Antara lain karena aktivitas jual beli tanah yang tinggi. Bahkan Kepala Bidang Penagihan Dispenda Sleman, Wahyu Wibowo mengemukakan, tak jarang dalam satu tahun pemilik atas lahan di Sleman dapat berganti tiga hingga empat kali. "Kami sulit melacak pemilik tanah. Apalagi tanah yang kosong, pemiliknya kadang tidak diketahui," tutur Wahyu, Ahad (30/10).
Menurutnya, petugas pajak sering melakukan penagihan sekaligus pendataan terhadap wajib pajak. Namun kendala yang terjadi pada tanah kosong adalah pemilik yang tidak ada di tempat. Bahkan tak jarang masayarakat di sekitar lahan tersebut tidak mengetahui siapa pemilik lahan sebenarnya.
Ditambah saat ini kebanyakan lahan di Sleman sudah berpindah kepemilikan pada orang luar daerah yang tidak diketahui tempat tinggalnya. Maka itu, saat ini masih banyak surat pemberitahuan pajak terutang (SPPT) lahan kosong yang belum bisa dilacak.

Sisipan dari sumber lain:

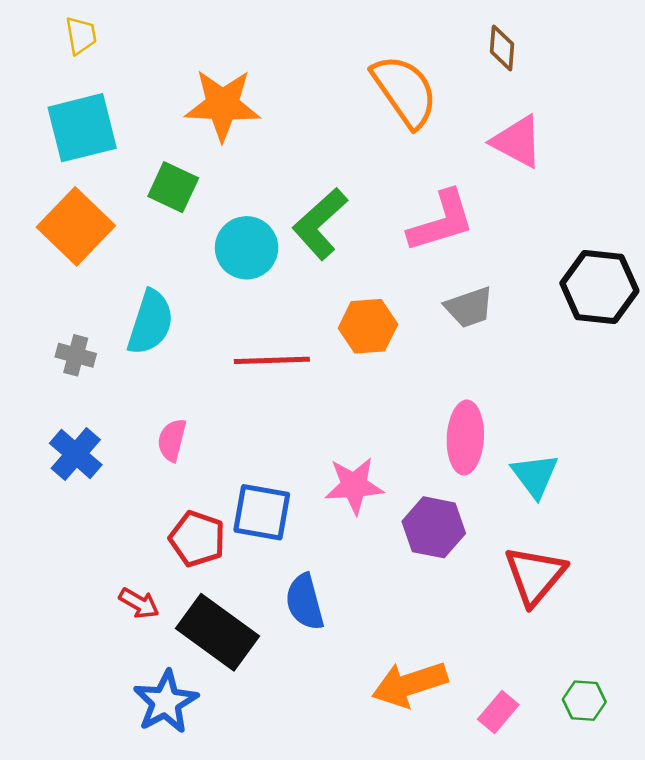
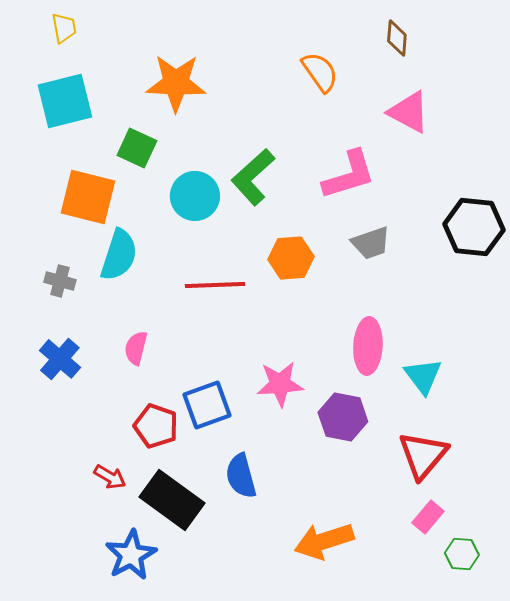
orange semicircle: (405, 91) -> (320, 72), size x0.7
orange square: (76, 226) -> (88, 197), moved, turned -30
blue square: (262, 512) -> (207, 405), turned -30
pink rectangle: (498, 712) -> (428, 517), moved

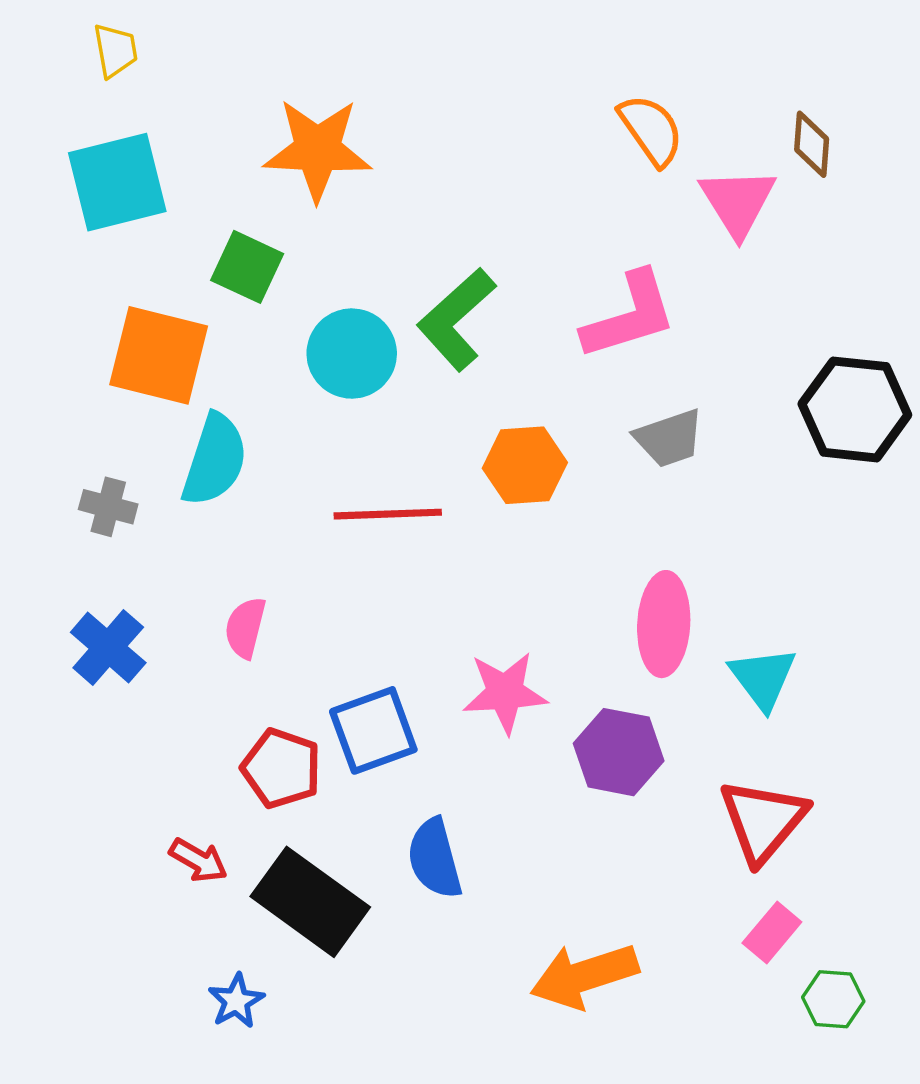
brown diamond: (397, 38) -> (812, 144), moved
orange semicircle: (320, 72) -> (651, 130), moved
pink triangle: (409, 112) -> (738, 202), turned 30
blue star: (131, 555) -> (236, 1001), size x0.6

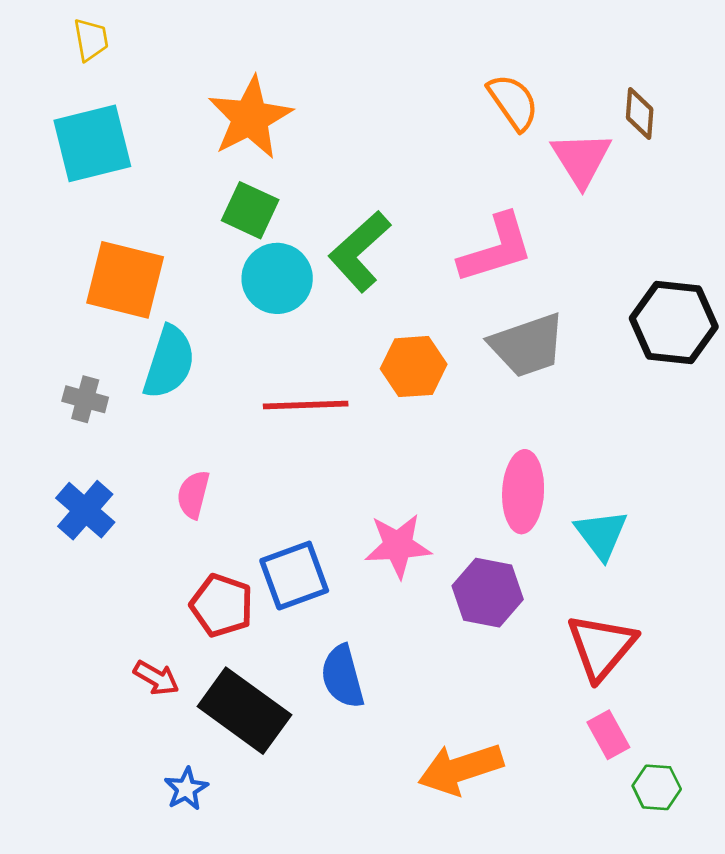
orange star: (317, 150) -> (250, 118), turned -30
green square: (247, 267) -> (250, 210), moved
gray trapezoid: (669, 438) -> (527, 345), size x1.4
pink rectangle: (772, 932) -> (608, 735), turned -69

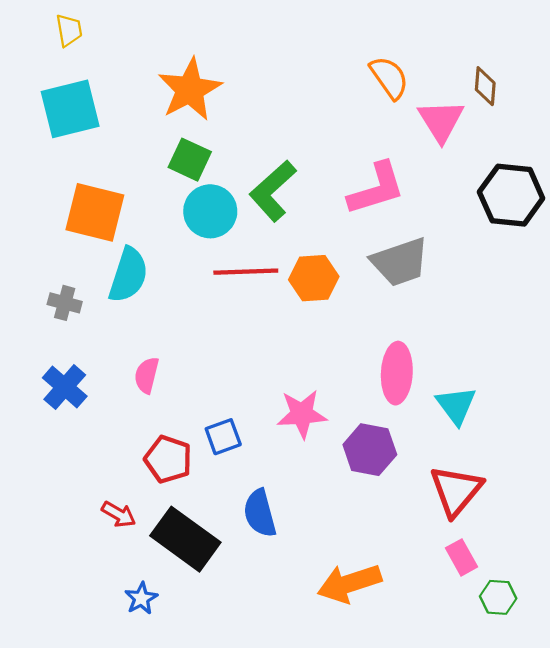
black hexagon: (674, 322) -> (511, 195), moved
red line: (306, 405) -> (246, 272), moved
blue square: (294, 576) -> (223, 437), size x0.7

Selain itu, jika telah diketahui pemiliknya, sering kali orang yang bersangkutan tidak mau membayar pajak dengan dalih SPPT lahan bukan miliknya. Hal ini terjadi karena setelah jual beli berlangsung nama atas SPPT dalam lahan belum diganti, melainkan masih mencantumkan nama pemilik lama.
Guna memaksimalkan pendapatan pajak, Dispenda Sleman akan melengkapi naman-nama wajib pajak PBB. "Kami akan melakukan validasi BPHTB (bea perolehan atas tanah dan bangunan) agar setelah penjualan tanah SPPT-nya bisa langsung balik nama juga," kata Wahyu.

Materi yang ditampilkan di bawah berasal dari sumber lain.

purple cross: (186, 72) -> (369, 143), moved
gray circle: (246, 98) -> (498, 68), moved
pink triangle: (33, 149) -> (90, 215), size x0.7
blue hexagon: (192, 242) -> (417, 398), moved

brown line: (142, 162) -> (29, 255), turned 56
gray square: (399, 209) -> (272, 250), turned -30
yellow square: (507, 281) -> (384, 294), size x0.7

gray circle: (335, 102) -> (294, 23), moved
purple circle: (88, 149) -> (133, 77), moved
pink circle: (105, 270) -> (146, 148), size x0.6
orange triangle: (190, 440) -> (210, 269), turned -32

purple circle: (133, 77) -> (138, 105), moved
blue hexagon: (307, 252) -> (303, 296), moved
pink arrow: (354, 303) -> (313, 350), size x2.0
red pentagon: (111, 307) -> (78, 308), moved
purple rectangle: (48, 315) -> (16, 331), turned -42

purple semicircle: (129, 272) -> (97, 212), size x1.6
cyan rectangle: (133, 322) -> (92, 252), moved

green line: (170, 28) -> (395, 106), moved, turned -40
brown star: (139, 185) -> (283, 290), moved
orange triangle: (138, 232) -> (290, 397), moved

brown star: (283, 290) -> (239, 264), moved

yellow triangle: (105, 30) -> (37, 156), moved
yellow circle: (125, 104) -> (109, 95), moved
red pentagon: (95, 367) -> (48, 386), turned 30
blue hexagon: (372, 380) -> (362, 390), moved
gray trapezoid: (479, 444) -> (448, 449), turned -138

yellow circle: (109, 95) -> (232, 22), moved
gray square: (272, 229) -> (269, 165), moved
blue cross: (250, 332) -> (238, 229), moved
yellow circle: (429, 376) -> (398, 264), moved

Adapun wilayah dengan aktivitas perpindahan kepemilikan lahan tertinggi meliputi Kecamatan Depok, Gamping, Ngaglik, dan Mlati. Hingga saat ini pendapatan pajak tertinggi di Kabupaten Sleman berasal dari BPHTB. Rata-rata per tahun, perolehannya mencapai Rp 155 miliar.